How Does Continuous Batching Work in LLM Serving?
THE PROBLEM WITH STATIC BATCHING
Traditional batching waits for a fixed number of requests, processes them together, and returns all results. This works poorly for LLM generation because requests have vastly different output lengths.
A request generating 10 tokens finishes quickly. A request generating 1000 tokens takes 100x longer. In static batching, the short request waits for the long request to complete before returning. This wastes GPU cycles and increases latency for short requests.
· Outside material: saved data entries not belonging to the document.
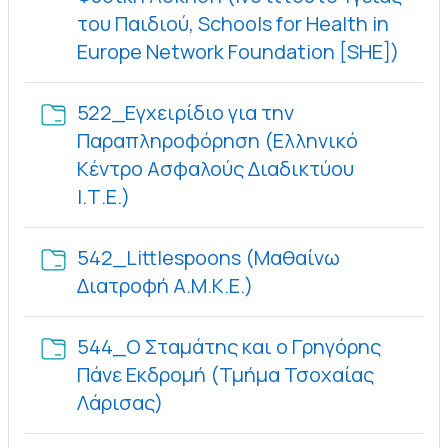
του Παιδιού, Schools for Health in
Φάκε
Europe Network Foundation [SHE])
522_Εγχειρίδιο για την
Παραπληροφόρηση (Ελληνικό
Κέντρο Ασφαλούς Διαδικτύου
Φάκελος
Ι.Τ.Ε.)
542_Littlespoons (Μαθαίνω
Φάκελος
Διατροφή Α.Μ.Κ.Ε.)
544_Ο Σταμάτης και ο Γρηγόρης
Πάνε Εκδρομή (Τμήμα Τσοχαίας
Φάκελος
Λάρισας)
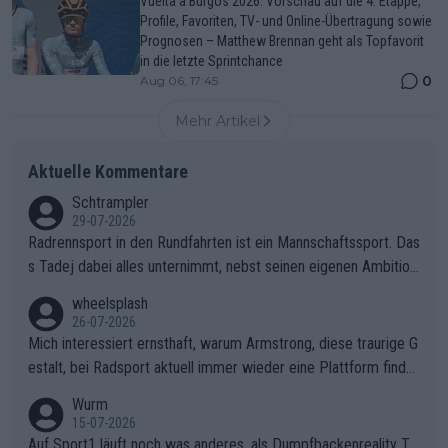
Vuelta a Burgos 2026: Vorschau auf die 4. Etappe,
Profile, Favoriten, TV- und Online-Übertragung sowie
Prognosen – Matthew Brennan geht als Topfavorit
in die letzte Sprintchance
0
Aug 06, 17:45
Mehr Artikel
Aktuelle Kommentare
Schtrampler
29-07-2026
Radrennsport in den Rundfahrten ist ein Mannschaftssport. Das
s Tadej dabei alles unternimmt, nebst seinen eigenen Ambition
en, gegenüber seinen Helfern Solidarität zu zeigen und so das
wheelsplash
ganze Team auch mental stark zu machen und konkret am Erf
26-07-2026
olg teilzuhaben, ist ihm ganz hoch anzurechnen. Das ist ein Zei
Mich interessiert ernsthaft, warum Armstrong, diese traurige G
chen weit über den Radsport hinaus.
estalt, bei Radsport aktuell immer wieder eine Plattform finde
t. Könnte mir die Redaktion diese Frage beantworten?
Wurm
15-07-2026
Auf Sport1 läuft noch was anderes, als Dumpfbackenreality T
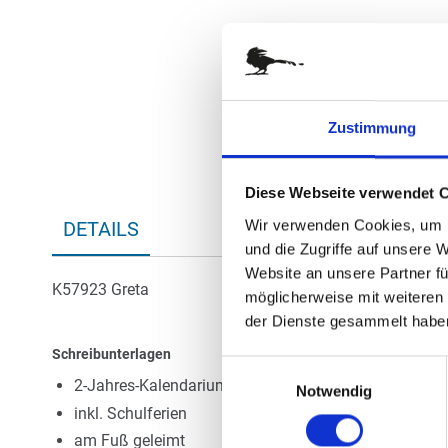
Anfang
der
Bildergalerie
springen
Zustimmung
Diese Webseite verwendet 
Wir verwenden Cookies, um I
DETAILS
und die Zugriffe auf unsere 
Website an unsere Partner fü
K57923 Greta
möglicherweise mit weiteren
der Dienste gesammelt habe
Schreibunterlagen
Einwilligungsauswahl
2-Jahres-Kalendarium 2027-2028
Notwendig
inkl. Schulferien
am Fuß geleimt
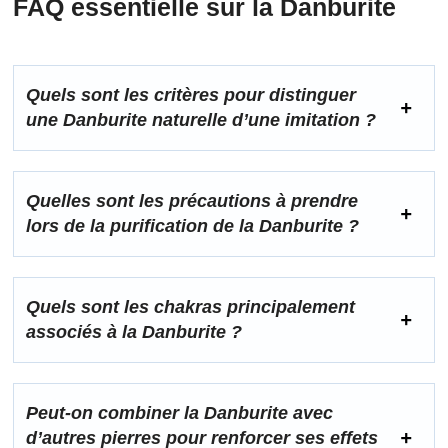
FAQ essentielle sur la Danburite
Quels sont les critères pour distinguer
une Danburite naturelle d’une imitation ?
Quelles sont les précautions à prendre
lors de la purification de la Danburite ?
Quels sont les chakras principalement
associés à la Danburite ?
Peut-on combiner la Danburite avec
d’autres pierres pour renforcer ses effets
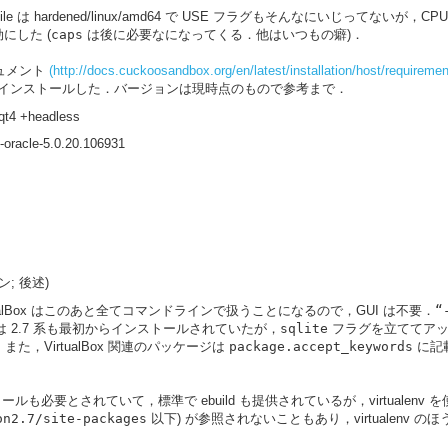
le は hardened/linux/amd64 で USE フラグもそんなにいじってないが，CP
にした (
caps
は後に必要なになってくる．他はいつもの癖)．
キュメント
(http://docs.cuckoosandbox.org/en/latest/installation/host/requiremen
) 以下をインストールした．バージョンは現時点のもので参考まで．
-qt4 +headless
-oracle-5.0.20.106931
ョン; 後述)
tualBox はこのあと全てコマンドラインで扱うことになるので，GUI は不要．
“
 は 2.7 系も最初からインストールされていたが，
sqlite
フラグを立ててアップデート
，VirtualBox 関連のパッケージは
package.accept_keywords
に記載
インストールも必要とされていて，標準で ebuild も提供されているが，virtual
on2.7/site-packages
以下) が参照されないこともあり，virtualenv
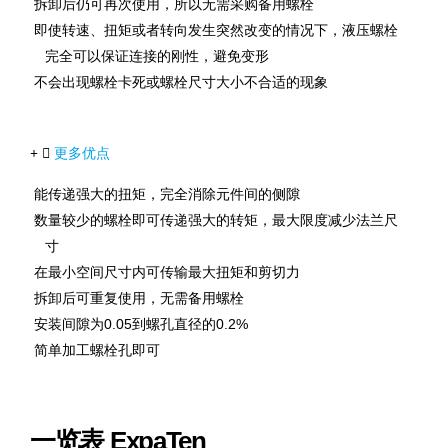
拆卸后仍可再次使用，所以无需采购备用螺栓
即使转速、扭矩或者转向发生突然改变的情况下，液压螺栓
完全可以保证连接的刚性，避免变形
不会出现螺栓卡死或螺栓尺寸大小不合适的现象
更多优点
能传递强大的扭矩，完全消除元件间的侧隙
数量较少的螺栓即可传递强大的转矩，最大限度减少法兰尺
寸
在最小空间尺寸内可传输最大扭矩和剪切力
拆卸后可重复使用，无需备用螺栓
安装间隙为0.05到螺孔直径的0.2%
简单加工螺栓孔即可
一览表 ExpaTen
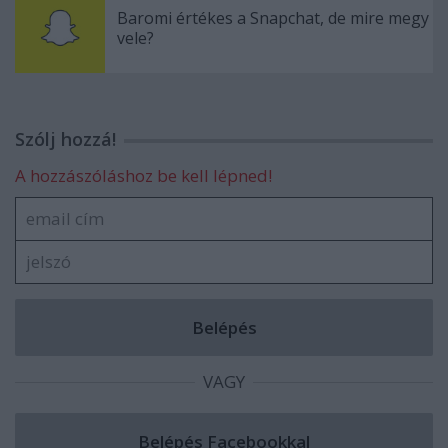
Baromi értékes a Snapchat, de mire megy
vele?
Szólj hozzá!
A hozzászóláshoz be kell lépned!
VAGY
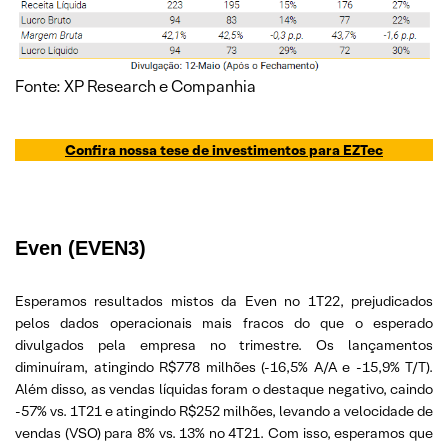
Fonte: XP Research e Companhia
Confira nossa tese de investimentos para
EZTec
Even (EVEN3)
Esperamos resultados mistos da Even no 1T22, prejudicados
pelos dados operacionais mais fracos do que o esperado
divulgados pela empresa no trimestre. Os lançamentos
diminuíram, atingindo R$778 milhões (-16,5% A/A e -15,9% T/T).
Além disso, as vendas líquidas foram o destaque negativo, caindo
-57% vs. 1T21 e atingindo R$252 milhões, levando a velocidade de
vendas (VSO) para 8% vs. 13% no 4T21. Com isso, esperamos que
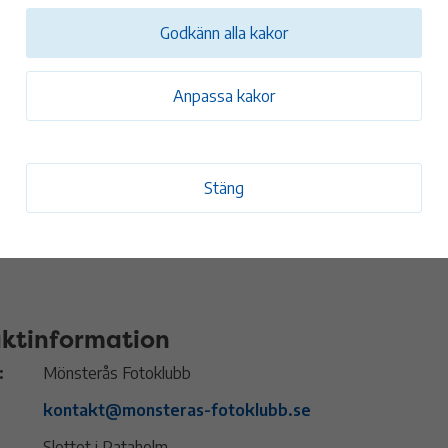
gen invigs, ta del av fotografierna och stanna gärna en stund och 
Godkänn alla kakor
h temat. Utställningen visas därefter till och med 12 juli och håller
00. Varmt välkommen!
Anpassa kakor
tum och tid
jul
11:00 - 17:00
Slottet i Pataholm
Stäng
ktinformation
:
Mönsterås Fotoklubb
kontakt@monsteras-fotoklubb.se
Slottet i Pataholm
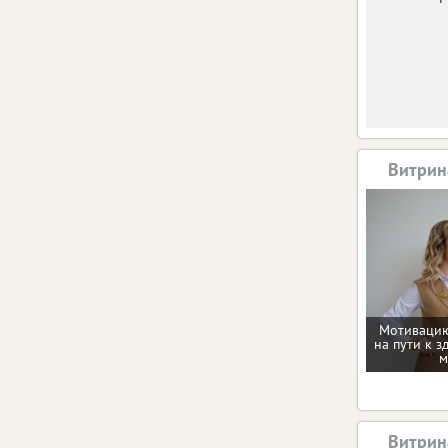
Витрин
Мотивацию
на пути к з
м
Витрин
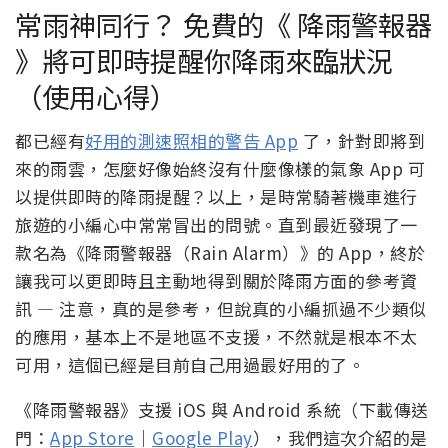
來的雨雲，怎麼好像始終沒有什麼像樣的氣象 App 可
以提供即時的降雨提醒？以上，是時常騎著機車進行
旅遊的小編心中常常冒出的問號。直到最近發現了一
款名為《降雨警報器（Rain Alarm）》的 App，終於
讓我可以更即時且主動地得到關於降雨方面的參考資
訊 — 注意，真的是參考，但說真的小編抓過不少類似
的應用，基本上不是地區不支援，不然就是根本不太
可用，這個已經是目前自己用過最好用的了。
《降雨警報器》支援 iOS 與 Android 系統（下載傳送
門：
App Store
｜
Google Play
），我們這次介紹的是
免費版本，也有直接把 in-App 購買選項加入的
付費版
本（降雨警報器 XT）
，全部功能購買約需 NT$170：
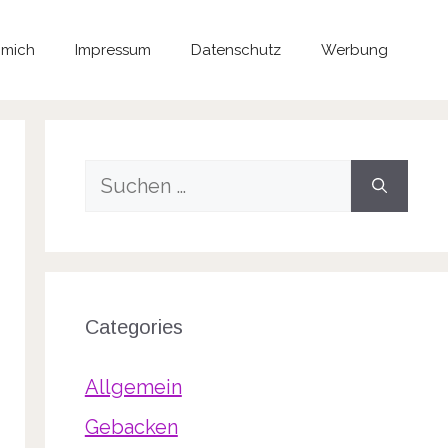
 mich
Impressum
Datenschutz
Werbung
Suche
nach:
Categories
Allgemein
Gebacken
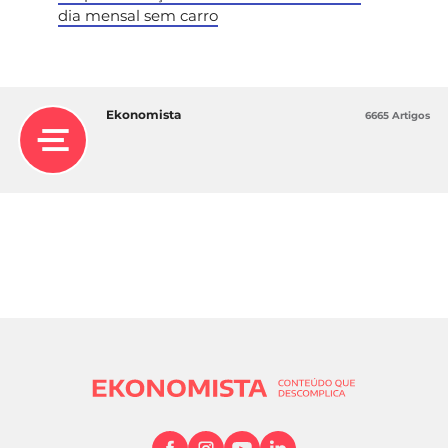
dia mensal sem carro
Ekonomista
6665 Artigos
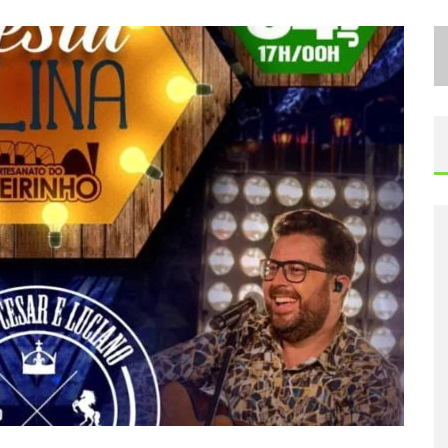
D
ESIGNER MINEIRA LANÇA JOGO EDUCATIVO SOBRE COLETA SELETIVA NA MAIOR FEIRA DE JOGOS DE TABULEIRO DA AMÉRICA LATINA
P
ROIBIDA ANUNCIA RETORNO DA PURO MALTE EXTRA E CONSOLIDA TRAJETÓRIA DE DEMOCRATIZAÇÃO CERVEJEIRA NO BRASIL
HOW CONTINUOUS BATCHING WORKS
Continuous batching processes requests at the token level, not the request level. At each generation step:
1. Generate one token for all active requests in the batch
2. If a request finishes (hit EOS token or max length), remove it from the batch
3. If the batch has space, add waiting requests
4. Repeat
Requests enter and exit the batch dynamically. Short requests complete and free resources without waiting for long requests. New requests start immediately when space is available.
EFFICIENCY GAINS
Continuous batching improves GPU utilization by 2-4x compared to static batching. It also reduces median latency for short requests dramatically since they do not wait for long requests.
The key metric is tokens-per-second throughput. Static batching might achieve 100 tokens/second. Continuous batching on the same hardware achieves 200-400 tokens/second because GPUs stay busy instead of waiting.
IMPLEMENTATION COMPLEXITY
Continuous batching requires sophisticated memory management. Each request has its own KV cache that grows as tokens are generated. The scheduler must track available memory, decide which requests to run, and handle preemption when memory is tight.
Frameworks like vLLM and TensorRT-LLM implement continuous batching. Building it from scratch is complex; using established frameworks is recommended.